Not just any choices, of course. Jensen says it’s about examining your life and looking at how you react to the five “future strong” choices, which include: Who will you choose to become, Will you allow yourself to be vulnerable, Who will you decide has your back?
Jensen believes most businesses are mired in 20th-century mindsets and we need to move ahead if we want to succeed. The research reveals the number-one change we need to embrace is “freeing people to succeed.” This book tells us how we can empower people (including ourselves) the right way.
Intelligent Disobedience: Doing Right When What You’re Told to Do is Wrong ($18.95)
By Ira Chaleff
The premise of this book is grounded in current times. Why, asks author Ira Chaleff, is it so difficult for people to say “no” to orders they know to be wrong? Chaleff says, “People like to believe they would have the courage to resist an order that would cause harm,” but history suggests most people would obey the orders.

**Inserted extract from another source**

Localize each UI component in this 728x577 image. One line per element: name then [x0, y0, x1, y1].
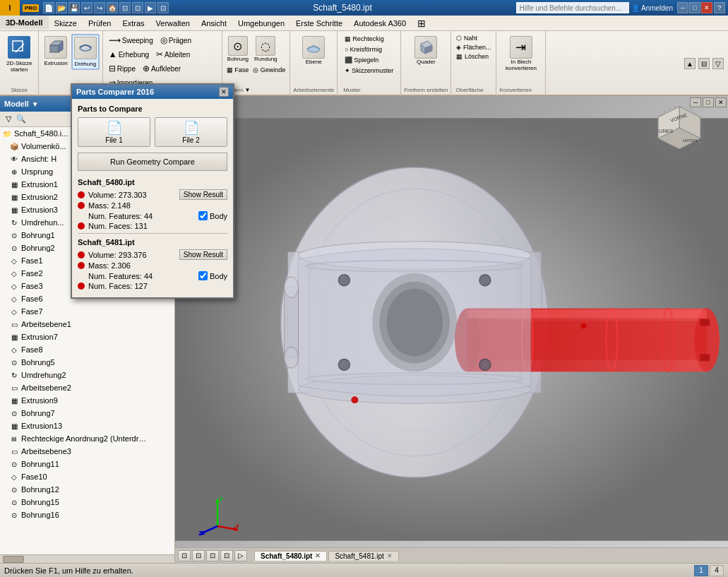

According to the author, “intelligent disobedience” is when people have the courage to deliberately disobey orders they know would cause harm. He likens this to guide dog training, when the dogs must be able to recognize a command that would put them or the people they’re guarding at risk.
Chaleff explains how to recognize “bad” orders and “how to disobey them, how to reduce unacceptable risk and find better, more appropriate ways to achieve legitimate goals.”
This book is quite thought-provoking—How would you react to bad orders? Would you take a stand? Read this book, and you may think differently.